Dataset records START
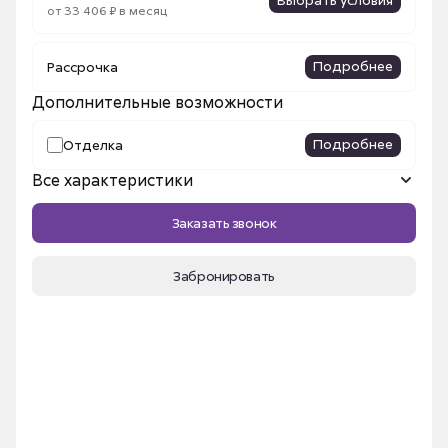
от 33 406 ₽ в месяц
Подробнее
Рассрочка
Дополнительные возможности
Подробнее
Отделка
Все характеристики
Название ЖК
Сибирский
Заказать звонок
Количество комнат
2
Площадь, м²
64.55 м²
Забронировать
Срок сдачи
III кв. 2026
Номер квартиры
291
Этаж
15
Секция
2б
Dataset records END
▶ _Task statement_
The pictures in the listing above are to be dropped, and everything else reproduced exactly.

▶ _Solved problem_
от 33 406 ₽ в месяц
Подробнее
Рассрочка
Дополнительные возможности
Подробнее
Отделка
Все характеристики
Название ЖК
Сибирский
Заказать звонок
Количество комнат
2
Площадь, м²
64.55 м²
Забронировать
Срок сдачи
III кв. 2026
Номер квартиры
291
Этаж
15
Секция
2б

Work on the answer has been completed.